3.    Summary of significant accounting policies (continued)

      Investment. The Trust holds an interest in 99% of the outstanding Class B
      preferred shares (20,000 shares of non voting stock) of beneficial
      interest of Sierra Capital Acceptance ("Investee"), a Delaware business
      trust which originates and sells residential mortgage loans. Sierra
      Capital Services, Inc., a related party, owns 99% of the Class A common
      shares of beneficial interest of the Investee and maintains voting
      control. The Class B preferred shares are entitled to a 15% return per
      annum. All net profits and losses are allocated to the Class A common
      shares. Class A common shareholders are required to contribute or loan
      additional capital to cover any operating losses. The Investee is taxed as
      a partnership. The Trust accounts for its investment under the equity
      method and accrues earnings as described above (15% return) in accordance
      with the Investee's trust agreement. Earnings from this investment are
      recorded as interest income on the Statements of Operations.

      Income taxes. The Trust intends at all times to qualify as a real estate
      investment trust ("REIT") for federal income tax purposes, under Sections
      856 through 860 of the Internal Revenue Code of 1986, as amended and
      applicable Treasury Regulations. Therefore, the Trust generally will not
      be subject to federal corporate income taxes on its net income that is
      currently distributed to stockholders. To qualify as a REIT, the Trust
      must elect to be so treated and must meet on a continuing basis certain
      requirements relating to the Trust's organization, sources of income,
      nature of assets, and distribution of income to shareholders. In addition,
      the Trust must maintain certain records and request certain information
      from its stockholders designed to disclose actual ownership of its stock.

      In order to maintain its qualification as a REIT, the Trust must annually
      satisfy three gross income requirements. First, at least 75% of the
      Trust's gross income (excluding gross income from prohibited transactions)
      for each taxable year must be derived from, among other things, interest
      on obligations secured by mortgages on real property and rents from real
      property. Second, at least 95% of the Trust's gross income (excluding
      gross income from prohibited transactions) for each taxable year must be
      derived from the sources described under the 75% gross income test,
      dividends, interest, and gain from the sale or disposition of stock or
      securities. Third, short-term gain from the disposition of securities,
      gain from prohibited transactions, and gain on the disposition of real
      property held for less than four years (apart from involuntary conversions
      and disposition of foreclosure property) must represent less than 30% of
      the Trust's gross income (including gross income from prohibited
      transactions) for each taxable year.

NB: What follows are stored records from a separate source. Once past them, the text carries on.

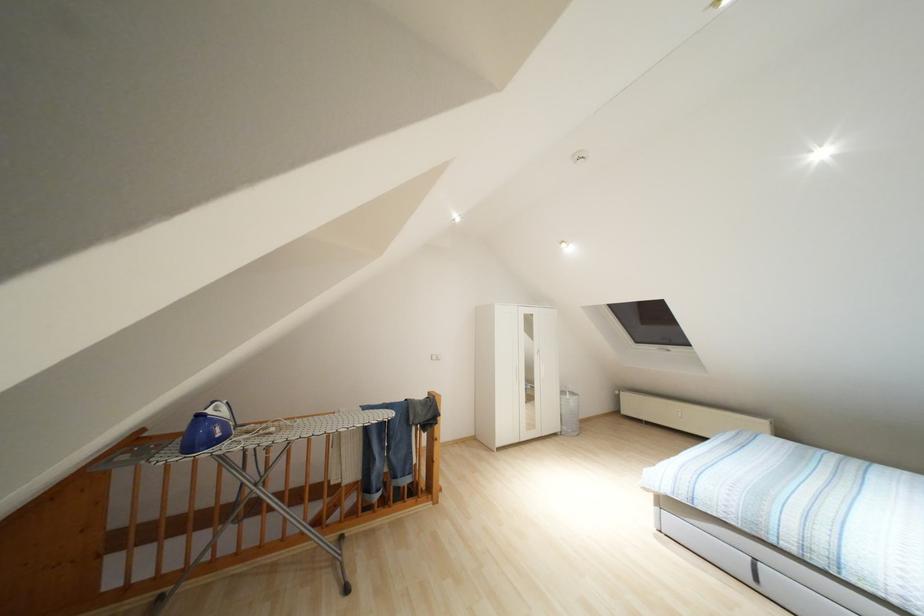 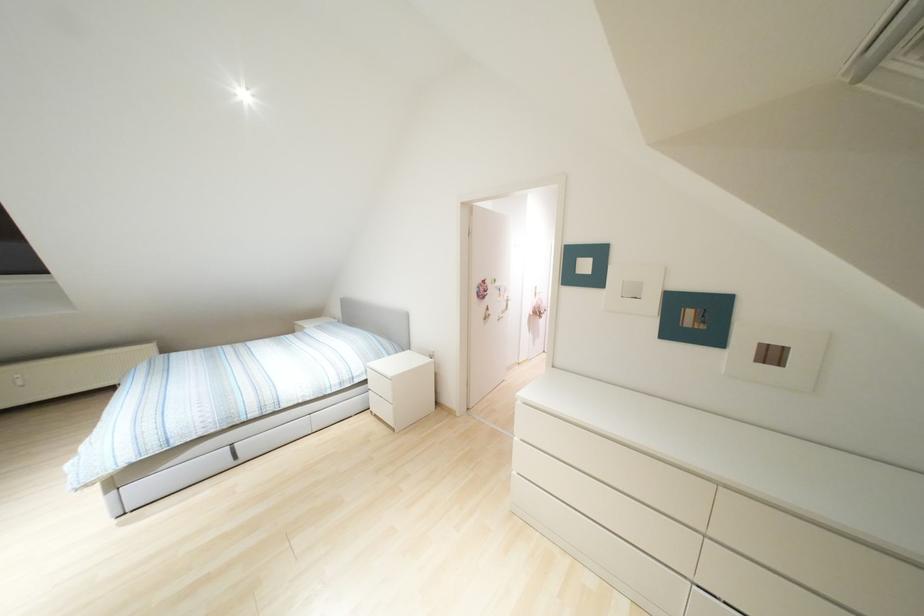 Question: The camera is either moving clockwise (left) or counter-clockwise (right) around the object. The first image is from the beginning of the video and the second image is from the end. Is the camera moving left or right when shooting the video?

Choices:
 (A) Left
 (B) Right

Answer: (A) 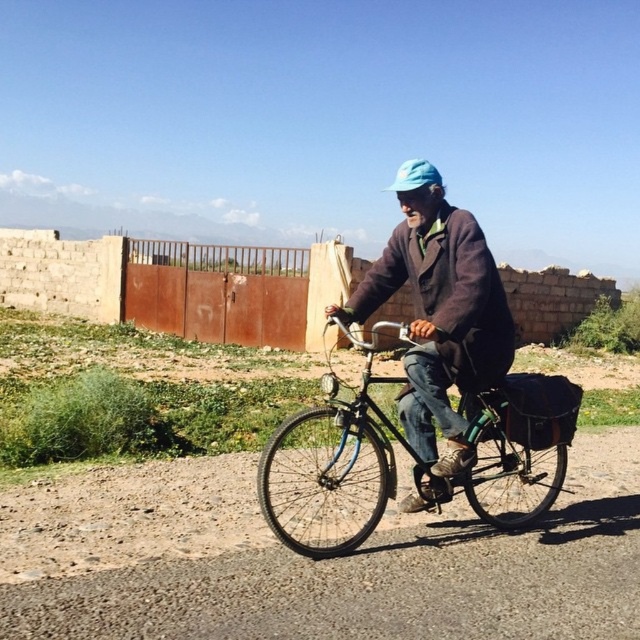 You are a photographer trying to capture the dark brown woolen jacket at center in the image. The jacket is positioned at point (440, 324). If you want to focus on this jacket, where should you aim your camera?

The dark brown woolen jacket at center is located at point (440, 324), so you should aim your camera at that coordinate to focus on it.

You are a fashion designer observing a person riding a bicycle. You notice the dark brown woolen jacket at center and the blue fabric hat at center. Which of these two items takes up more visual space in the image?

The blue fabric hat at center takes up more visual space than the dark brown woolen jacket at center because the dark brown woolen jacket at center occupies less space than blue fabric hat at center.

You are a photographer wanting to capture the blue metallic bicycle at center and the dark brown woolen jacket at center in a single shot. Since you want both objects to be clearly visible, which object should you focus on first to ensure proper depth of field?

The blue metallic bicycle at center is shorter than dark brown woolen jacket at center, so you should focus on the dark brown woolen jacket at center first to ensure both are in focus. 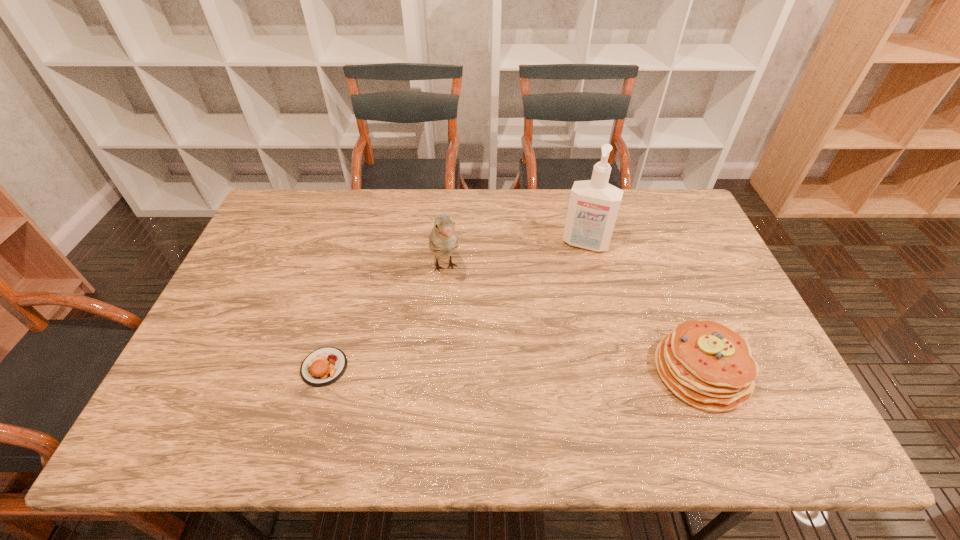 Identify the location of the shortest object. point(324,366).

I want to click on patty (food), so click(324, 366).

Locate an element on the screen. The image size is (960, 540). pancake is located at coordinates (707, 365).

Locate an element on the screen. This screenshot has height=540, width=960. the third tallest object is located at coordinates (707, 365).

Image resolution: width=960 pixels, height=540 pixels. I want to click on the tallest object, so click(593, 207).

The width and height of the screenshot is (960, 540). I want to click on the third object from left to right, so click(x=593, y=207).

The height and width of the screenshot is (540, 960). Identify the location of the third shortest object. (442, 241).

Image resolution: width=960 pixels, height=540 pixels. Find the location of `bird`. bird is located at coordinates (442, 241).

Where is `free space located on the right of the shortest object`? free space located on the right of the shortest object is located at coordinates (404, 367).

At what (x,y) coordinates should I click in order to perform the action: click on vacant area situated 0.110m on the left of the rightmost object. Please return your answer as a coordinate pair (x, y). The image size is (960, 540). Looking at the image, I should click on (610, 371). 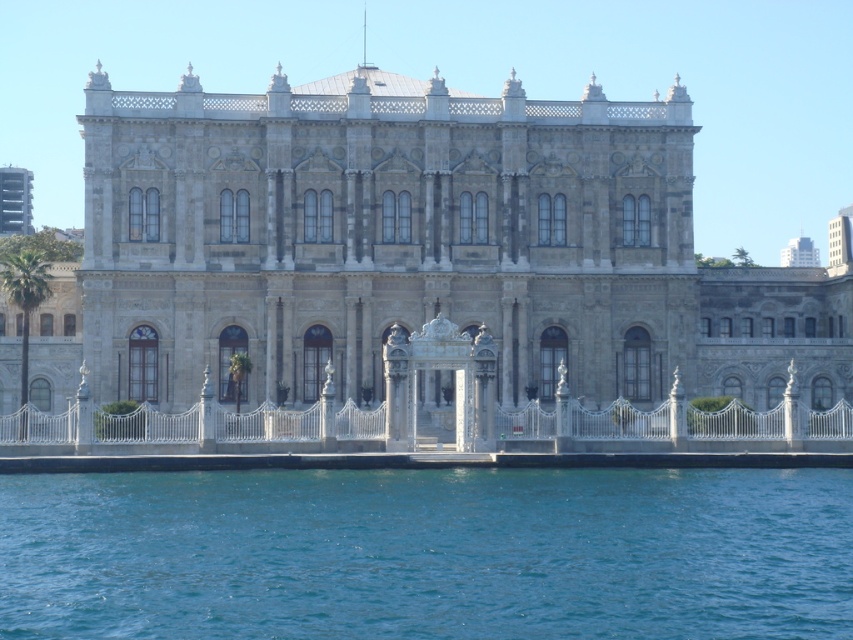 You are standing at the coordinates 0.5, 0.5 in the image. Which direction should you move to reach the stone building at center?

The stone building at center is located at point (413, 248), so you should move to the left and slightly downward from your current position at (426, 320) to reach it.

You are a city planner assessing the waterfront area. The stone building at center and the blue liquid water at lower center are both visible in your view. Which of these two features occupies a larger horizontal space in the image?

The stone building at center has a greater width than the blue liquid water at lower center, so it occupies a larger horizontal space in the image. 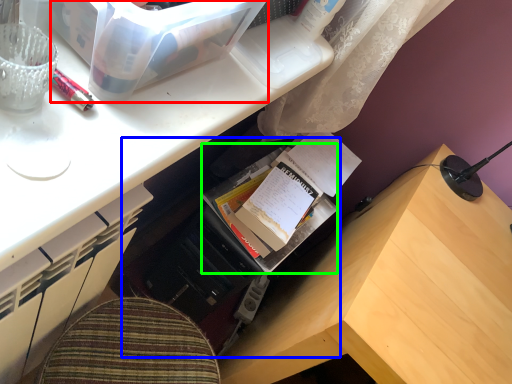 Question: Which object is the closest to the storage box (highlighted by a red box)? Choose among these: bookshelf (highlighted by a blue box) or book (highlighted by a green box).

Choices:
 (A) bookshelf
 (B) book

Answer: (B) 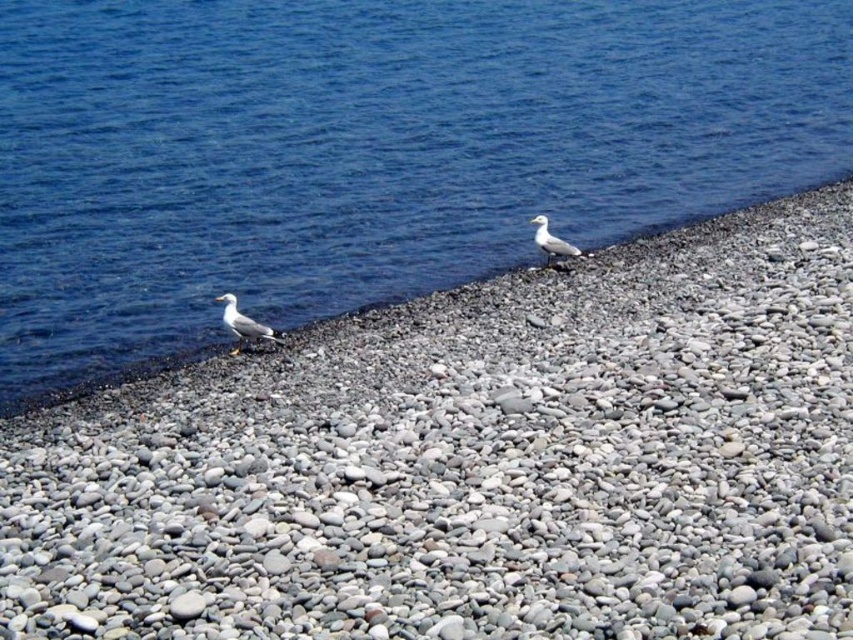 You are standing on the beach and want to place a small seashell between the gray pebbles at center and the blue water at upper left. Which object should you place the seashell closer to if you want it to be more visible against the larger background?

The seashell should be placed closer to the blue water at upper left because it is larger than the gray pebbles at center, making the seashell more visible against its surface.

You are a photographer aiming to capture a closeup of the gray pebbles at center. You are currently standing behind the white feathered bird at center. Can you take the photo without moving the bird?

The gray pebbles at center is below the white feathered bird at center, so you can take the photo by positioning yourself lower to avoid blocking the view of the pebbles.

You are standing on the pebble beach and see the blue water at upper left and the white matte seagull at lower left. Which object is positioned further to the left?

The blue water at upper left is positioned to the left of the white matte seagull at lower left, so it is further to the left. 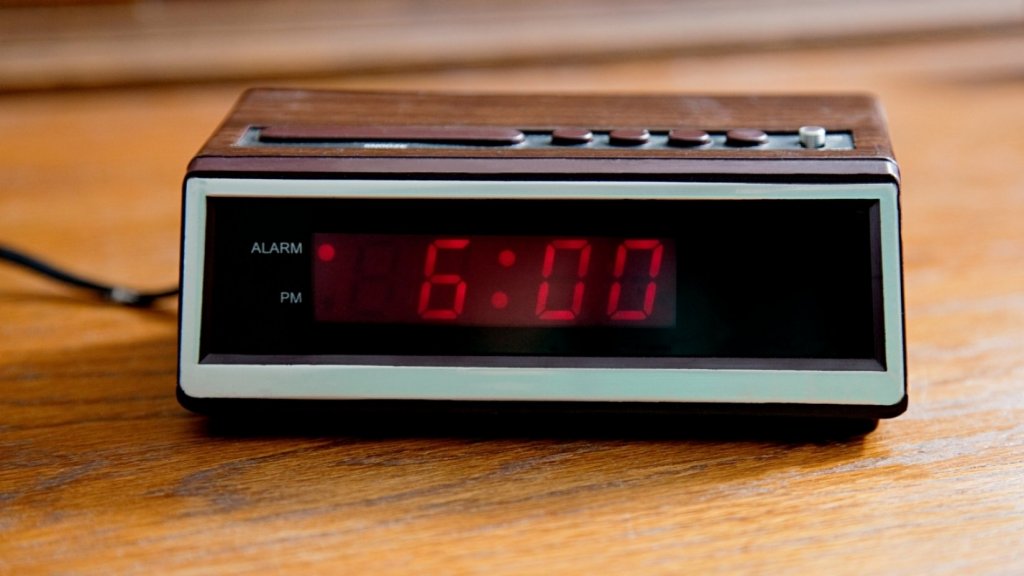 The height and width of the screenshot is (576, 1024). In order to click on white border around the face of the alarm clock in this screenshot , I will do `click(362, 382)`. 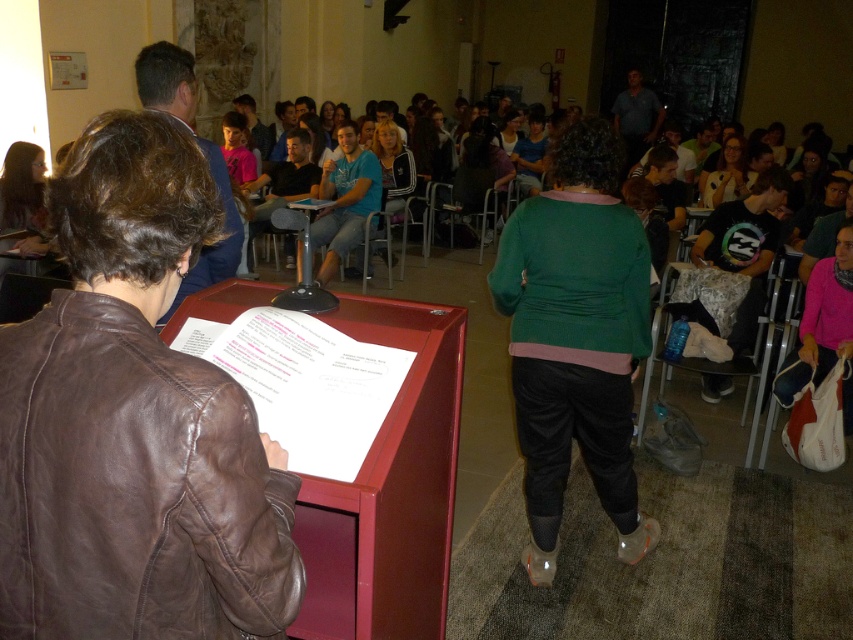 You are a student who needs to place a 12 cm tall book on either the matte red podium at center or the metallic silver table at center. Which surface can accommodate the book without it being too tall?

The matte red podium at center has a greater height compared to the metallic silver table at center, so the book will fit better on the metallic silver table at center since it is shorter and the book won

You are standing at the entrance of the classroom and need to find the black fabric chair at lower right. According to the coordinates provided, where should you look to locate it?

The black fabric chair at lower right is located at point 0.564 on the horizontal axis and 0.853 on the vertical axis, so you should look towards the lower right area of the room based on these coordinates.

You are standing in the classroom and want to take a photo of the leather jacket at left. Where should you aim your camera to capture it?

You should aim your camera at the point with coordinates (132,486) to capture the leather jacket at left. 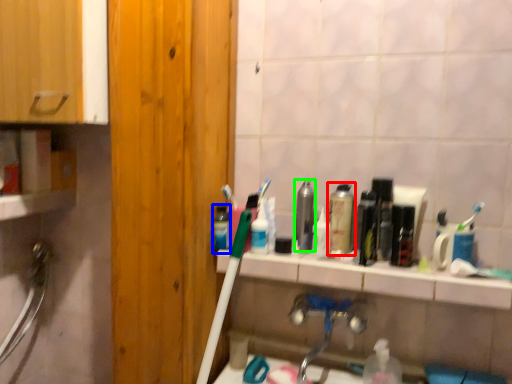 Question: Which object is positioned farthest from mouthwash (highlighted by a red box)? Select from mouthwash (highlighted by a blue box) and mouthwash (highlighted by a green box).

Choices:
 (A) mouthwash
 (B) mouthwash

Answer: (A) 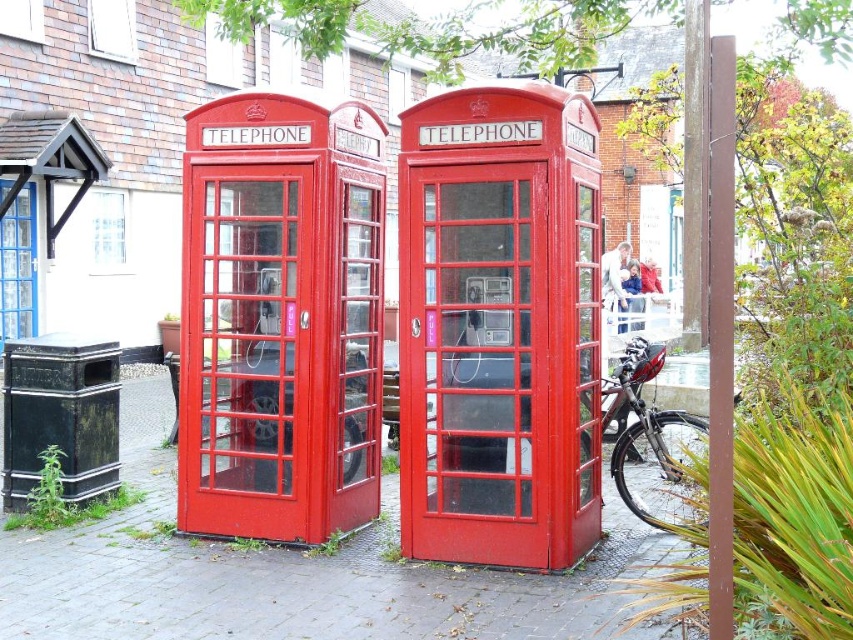 Find the location of a particular element. This screenshot has width=853, height=640. shiny black bicycle at center is located at coordinates (641, 416).

Based on the photo, which is above, shiny black bicycle at center or matte glass telephone booth at center?

matte glass telephone booth at center

Which is behind, point (637, 369) or point (491, 324)?

Point (637, 369)

Find the location of a particular element. shiny black bicycle at center is located at coordinates (641, 416). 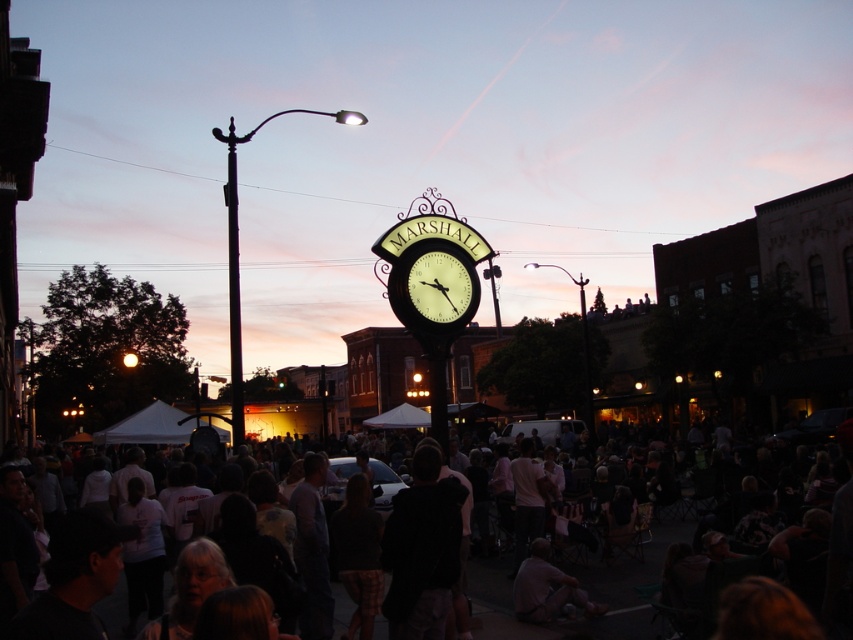 Who is higher up, dark clothing crowd at center or matte black clock at center?

matte black clock at center is above.

Identify the location of dark clothing crowd at center. This screenshot has height=640, width=853. (747, 484).

Does metallic pole at center-left have a lesser height compared to matte black clock at center?

No.

Is point (239, 422) closer to camera compared to point (459, 260)?

Yes.

The height and width of the screenshot is (640, 853). In order to click on metallic pole at center-left in this screenshot , I will do `click(233, 284)`.

Find the location of a particular element. This screenshot has height=640, width=853. dark clothing crowd at center is located at coordinates (747, 484).

Is point (784, 496) less distant than point (233, 346)?

No, it is not.

What are the coordinates of `dark clothing crowd at center` in the screenshot? It's located at (747, 484). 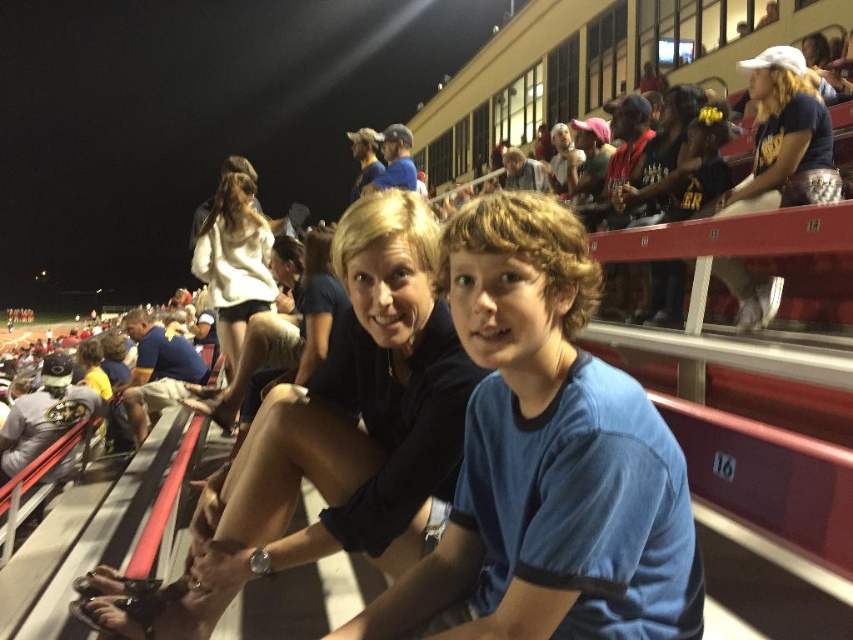 Question: Does blue cotton shirt at center appear over white soft sweater at upper center?

Choices:
 (A) yes
 (B) no

Answer: (A)

Question: Observing the image, what is the correct spatial positioning of matte black shirt at center in reference to white matte baseball cap at upper right?

Choices:
 (A) right
 (B) left

Answer: (B)

Question: Which point is farther to the camera?

Choices:
 (A) blue cotton shirt at center
 (B) white matte baseball cap at upper right
 (C) matte black shirt at center

Answer: (B)

Question: Does blue cotton shirt at center have a greater width compared to white matte baseball cap at upper right?

Choices:
 (A) yes
 (B) no

Answer: (A)

Question: Which object is the closest to the white matte baseball cap at upper right?

Choices:
 (A) matte black shirt at center
 (B) white soft sweater at upper center
 (C) blue cotton shirt at center

Answer: (C)

Question: Which of the following is the closest to the observer?

Choices:
 (A) (426, 358)
 (B) (761, 51)
 (C) (234, 205)
 (D) (585, 586)

Answer: (D) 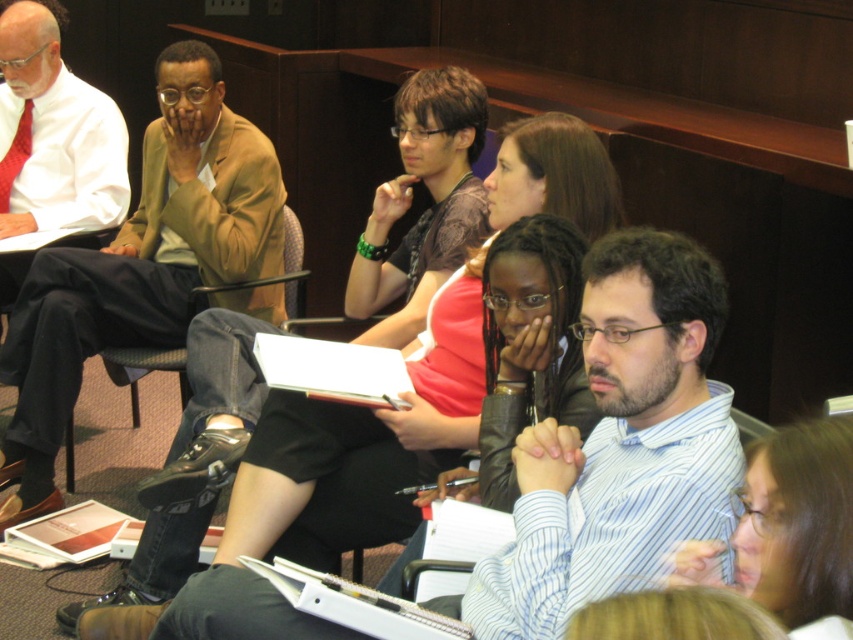 Question: Does striped cotton shirt at center have a lesser width compared to blue striped shirt at center?

Choices:
 (A) yes
 (B) no

Answer: (B)

Question: Among these points, which one is farthest from the camera?

Choices:
 (A) (149, 268)
 (B) (103, 349)
 (C) (610, 262)

Answer: (A)

Question: Among these points, which one is farthest from the camera?

Choices:
 (A) (202, 90)
 (B) (645, 392)
 (C) (680, 285)

Answer: (A)

Question: Does blue striped shirt at center have a larger size compared to black leather chair at center?

Choices:
 (A) no
 (B) yes

Answer: (A)

Question: Which point is farther to the camera?

Choices:
 (A) (646, 388)
 (B) (618, 458)
 (C) (54, 321)
 (D) (125, 364)

Answer: (D)

Question: Considering the relative positions of blue striped shirt at center and light brown leather jacket at upper left in the image provided, where is blue striped shirt at center located with respect to light brown leather jacket at upper left?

      The Trust, at the close of each quarter of its taxable year, must also
      satisfy three tests relating to the nature of its assets. First, at least
      75% of the value of the Trust's total assets must be represented by, among
      other things, mortgages on real property, real property, cash, cash items
      and government securities. Second, not more than 25% of the Trust's total
      assets may be represented by securities other than those in the 75% asset
      class. Third, of the investments included in the 25% asset class, the
      value of any one issuer's securities owned by the Trust may not exceed 5%
      of the value of the Trust's otal assets and the Trust may not own more
      than 10% of any one issuer's outstanding voting securities.


<PAGE>   9

                       CAPITAL ALLIANCE INCOME TRUST LTD.,
                         A REAL ESTATE INVESTMENT TRUST

                          NOTES TO FINANCIAL STATEMENTS
               FOR THE THREE MONTHS ENDED MARCH 31, 1997 AND 1996
                                   (UNAUDITED)

3.    Summary of significant accounting policies (continued)

      The Trust, in order to qualify as a REIT, is required to distribute
      dividends (other than capital gain dividends) to its stockholders in an
      amount at least equal to the sum of 95% of the Trust's "REIT taxable
      income" (excluding the Trust's net capital gain) and 95% of the net income
      (after tax), if any, from foreclosure property.

      If the Trust fails to qualify for taxation as a REIT in any taxable year,
      and the relief provisions do not apply, the Trust will be subject to tax
      on its taxable income at regular corporate rates. Distributions to
      stockholders in any year in which the Trust fails to qualify will not be
      deductible by the Trust nor will they be required to be made. Unless
      entitled to relief under specific statutory provisions, the Trust will
      also be disqualified from taxation as a REIT for the four taxable years
      following the year during which qualification was lost.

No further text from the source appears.